I just created version 5.1 of vowpal wabbit. This almost entirely a bugfix release, so it’s an easy upgrade from v5.0.
In addition:
- There is now a mailing list, which I and several other developers are subscribed to.
- The main website has shifted to the wiki on github. This means that anyone with a github account can now edit it.
- I’m planning to give a tutorial tomorrow on it at eHarmony/the LA machine learning meetup at 10am. Drop by if you’re interested.
The status of VW amongst other open source projects has changed. When VW first came out, it was relatively unique amongst existing projects in terms of features. At this point, many other projects have started to appreciate the value of the design choices here. This includes:
- Mahout, which now has an SGD implementation.
- Shogun, where Soeren is keen on incorporating features.
- LibLinear, where they won the KDD best paper award for out-of-core learning.
This is expected—any open source approach which works well should be widely adopted. None of these other projects yet have the full combination of features, so VW still offers something unique. There are also more tricks that I haven’t yet had time to implement, and I look forward to discovering even more.
I’m indebted to many people at this point who have helped with this project. I particularly point out Daniel and Nikos, who have spent quite a bit of time over the last few months working on things.
I hadn’t checked in on VW in a while, but it looks like you’ve been busy, adding different loss functions, active learning, and parallelization since I last checked.
VW was an inspiration for the way I implemented both logistic regression and CRFs in LingPipe. Leon Bottou’s slides and SGD system were also a key source of inspiration. But I didn’t use either “out of core” learning or hashed features because we’ve never seen data sets large enough with customers that it’s been an issue. So far, I also haven’t generalized the loss function so we could implement SVMs.
I have generalized to mini batches, mainly because it was more efficient for computing priors than storing last-updated indices in an array and it was also more stable for very small data sets. This’ll then allow us to parallelize within mini-batches very effectively.

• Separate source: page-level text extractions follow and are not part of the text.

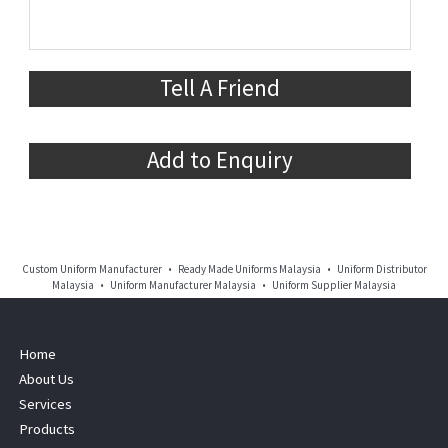
Tell A Friend
Add to Enquiry
Custom Uniform Manufacturer • Ready Made Uniforms Malaysia • Uniform Distributor
Malaysia • Uniform Manufacturer Malaysia • Uniform Supplier Malaysia
Home
About Us
Services
Products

We have some things I don’t see in VW. For instance, regularizing predictors to unit variance and zero mean. This, of course, isn’t really possible with online training (or maybe there’s some way to approximate it). We also allow a wide range of pluggable priors including L1, L2, Cauchy, elastic net, etc. Lewis and Madigan’s BMR package was inspiring w.r.t. allowing different priors per dimension, though I really haven’t exploited our implementation of this.
I also implemented hot start so we can do things like path-based optimzation of priors by evaluating a whole range of values (most efficiently starting with low variance priors then expanding to high variance).
One thing I’d like to add that we haven’t is weighting. Mainly because I’m interested in training w.r.t. a probabilistic corpus inferred from multiple noisy annotators. (Padhraic Smyth wrote about this in the 1990s, but I haven’t seen any other refs to this concept anywhere.)
LingPipe’s also more focused on API-level integration through Java than the command line, though I’m guessing there’s a relatively clean API lurking beneath VW’s command line. For instance, our models are serializable like standard Java objects over arbitrary input/output streams. They can also operate on any kinds of objects, not just texts. Feature extraction’s encapsulated as an interface. It’s pretty inefficient, but then I’m only extracting features once (like your caching, only we do it in memory with sparse vectors).
We also have an extensive classifier eval library with everything from macro-F measure to log loss to confusion matrices — is there something similar in VW? And do you guys support any kind of cross-validation?
Thanks much for the summary.
If I understand correctly, regularizing to zero mean seems like a nonissue for reasonable-size datasets, because VW has a builtin constant feature. Regularizing to unit variance in each dimension definitely can matter. This is partly why the –adaptive and –conjugate_gradient options can be a win. Methods of regularization in VW are lacking compared to Lingpipe. Partly, this is because when you do online learning, that’s less of an issue. However, I’ve come to appreciate that even there it can be helpful.
“hot start” and weighting are definitely there in VW—you just use -i to load a saved predictor, and I agree it can be very helpful. An API-level version of VW does seem desirable, as I see things often reimplemented because of the lack of this.
There is not much in the way of eval for VW. I generally use ‘perf’, which Rich Caruana put together for a KDD cup challenge some time ago.
Cross-validation is not builtin. My experience is that large scale datasets often have a nonstationary time order, implying that you really want to be using some sort of ‘test on the future’ split.
As far as I am concerned, API-level support is *the* critical feature to add to VW.
I want to use VW a lot more, but there are many things that would take me too long to build in VW that I can easily build using another ML package with better API support. In particular, I want to build:
* Cross-validation and automatic hyperparameter tuning.
* Exploratory data analysis, i.e. better auditing of the induced classifiers.
* Better daemon support.
I would gladly push these features back to VW, if I could figure out how to program VW.